Between the primary and secondary rainbows, there is a dark band known as Alexander’s dark band. This is because (a) Light scattered into this region interfere destructively (b) There is no light scatter into this region (c) Light is absorbed in this region (d) Angle made at the eye by the scattered rays with respect to the incident light of the sum lies between approximately $42^\circ $ and $50^\circ $
Hint: Alexander's band or Alexander's dark band is a physical phenomenon related to rainbows that were named Alexander of Aphrodisias who 1st represented it in two hundred AD. It happens because of the deviation angles of the first and secondary rainbows.
Complete step-by-step solution: Alexander's dark band lies between the first and secondary rainbow. This forms because the light scattered into this region interferes destructively. as a result of the first and secondary rainbows delimit angles ($41^\circ $ to $42^\circ$) and ($51^\circ $ to $54^\circ $ ) respectively at the observer's eye with relation to incident ray, that the scattered rays with relation to the incident ray of the sun lie between about $42^\circ $ and $50^\circ $. Option (d) is the correct answer.
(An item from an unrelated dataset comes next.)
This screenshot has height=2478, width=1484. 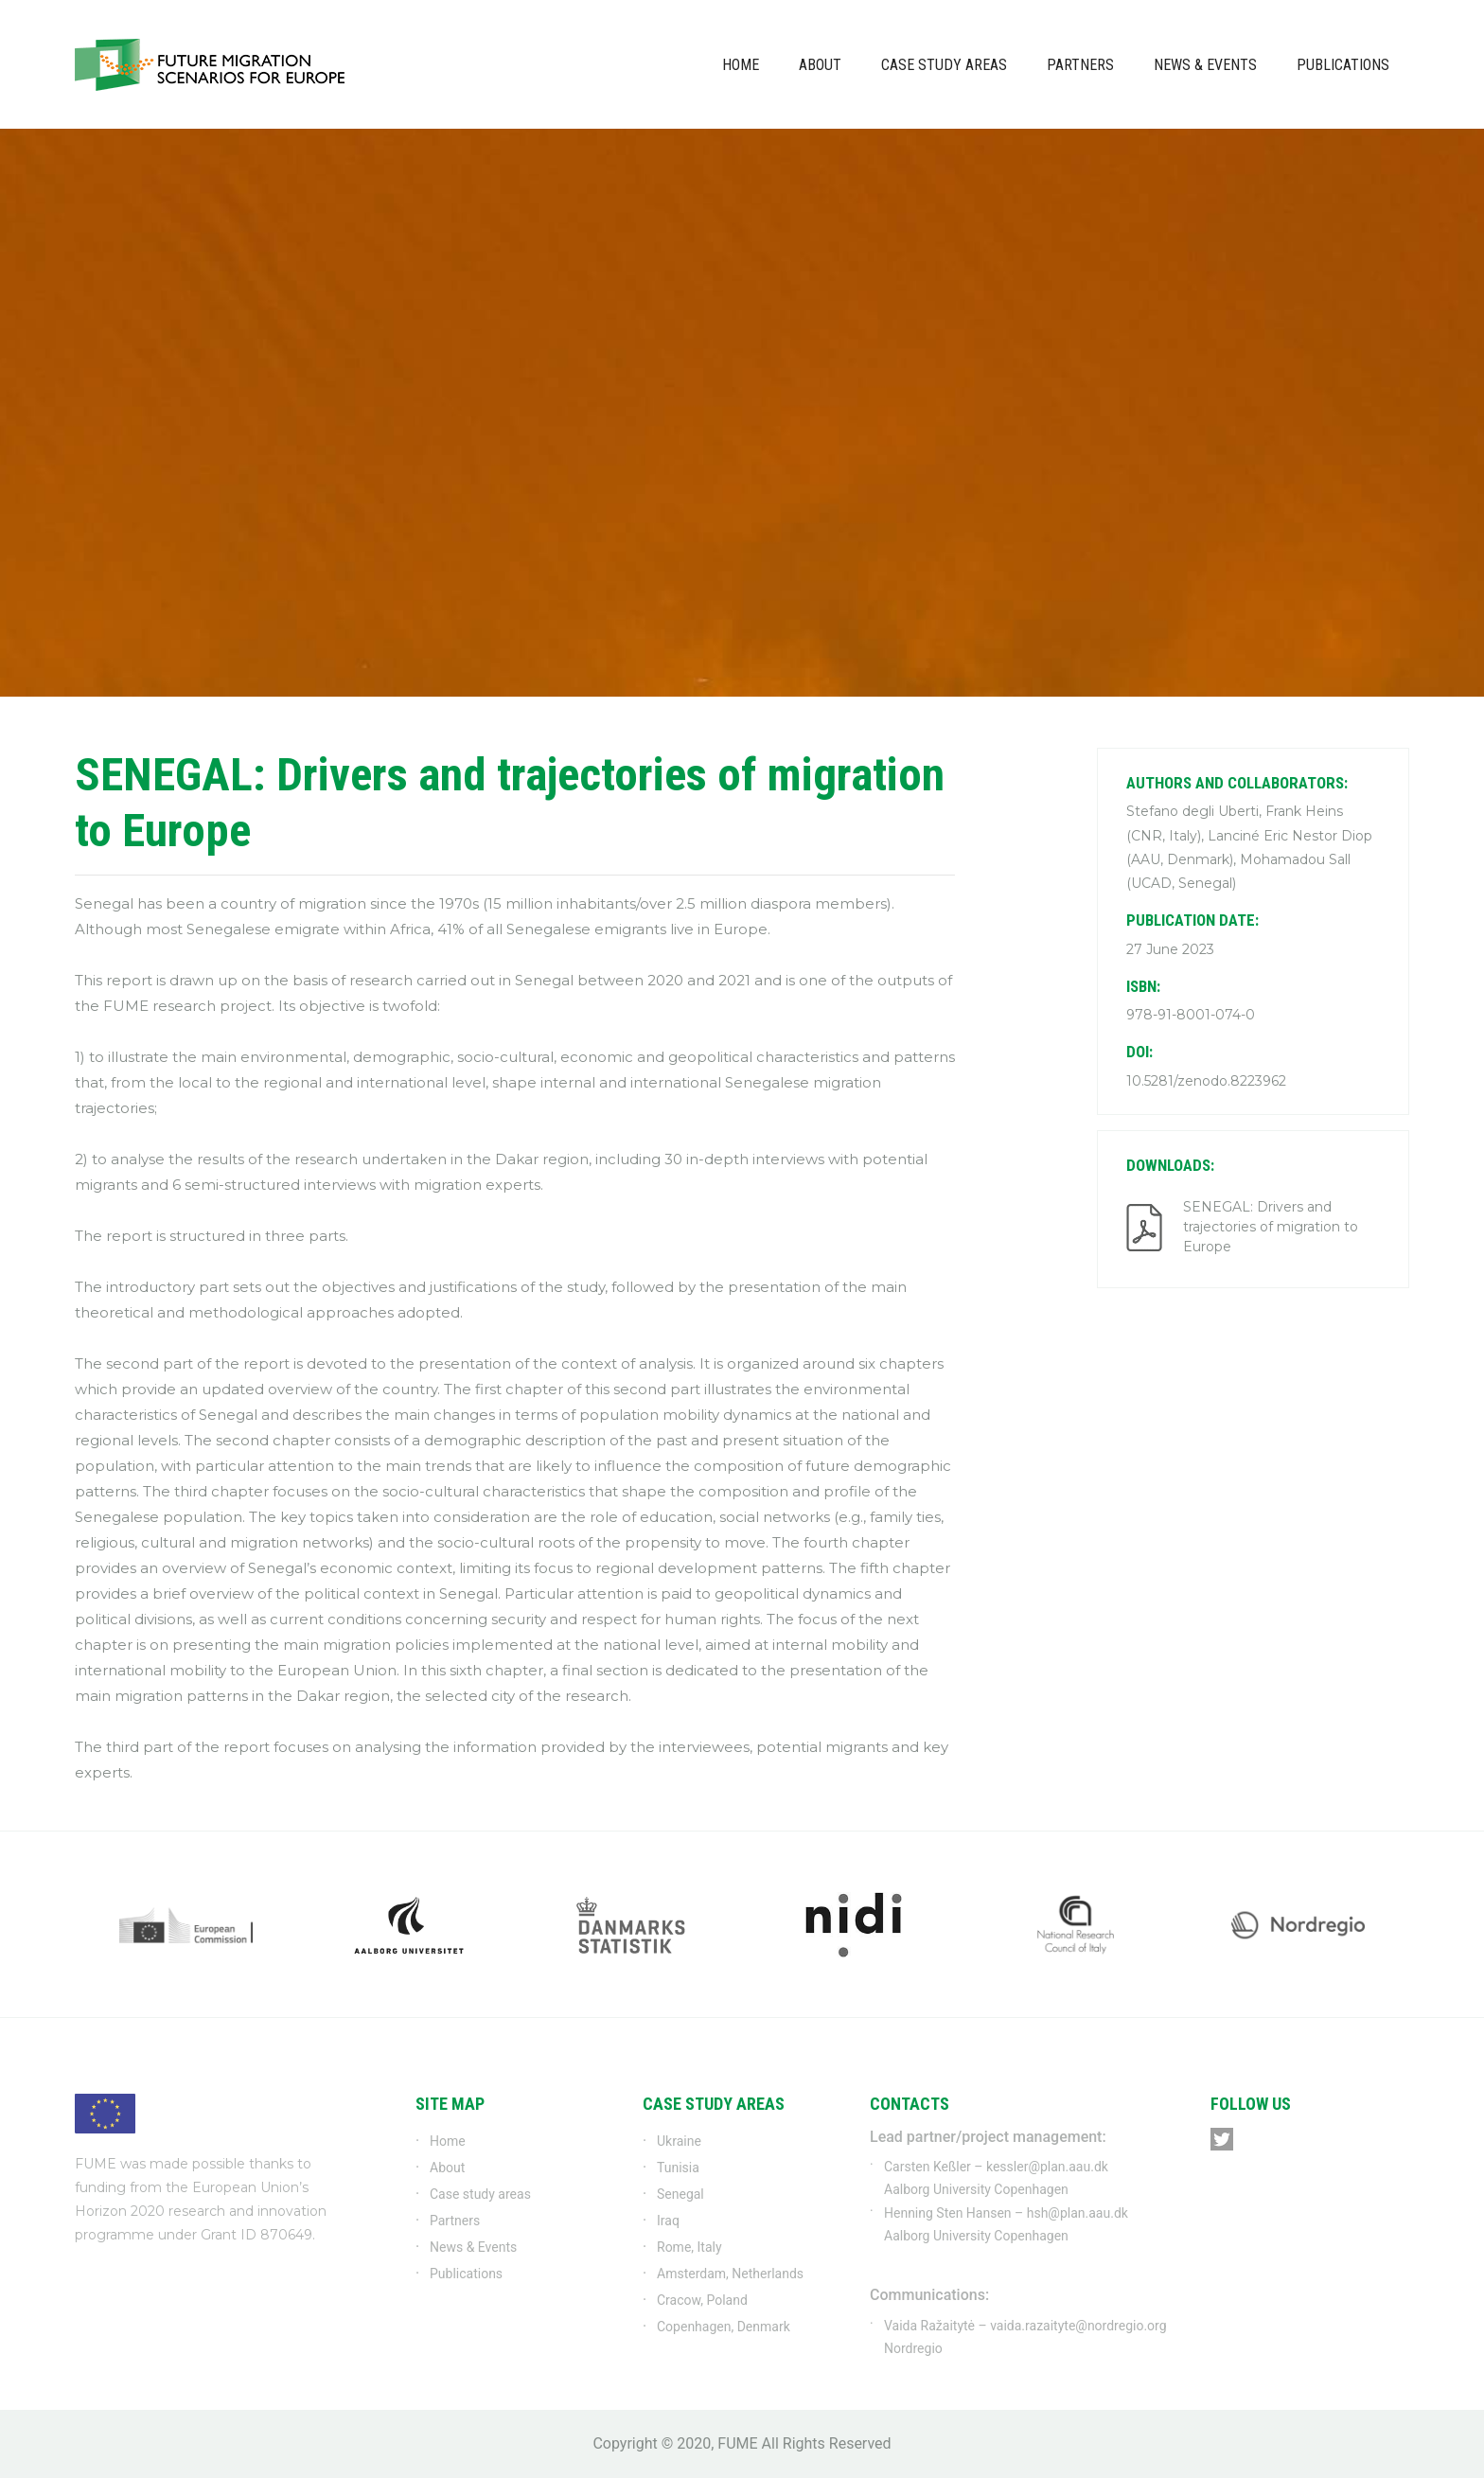 I want to click on Tunisia, so click(x=678, y=2167).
Additional information: The sky within a primary rainbow is brighter than the sky outside of the bow. This is often as a result of every raindrop may be a sphere and it scatters light over a complete circular disc within the sky. The radius of the disc depends on the wavelength of the ray, with red light being scattered over a bigger angle than blue light.
Note: The sky between the primary and secondary rainbow is darker because Light rays undergoing one reflection in raindrops kind the first rainbow or brighten the sky within it. Rays reflected double are deviated to create the secondary bow or brighten the sky outside. Raindrops on lines of sight between the 2 bows cannot send light to your eye so the sky is darker there.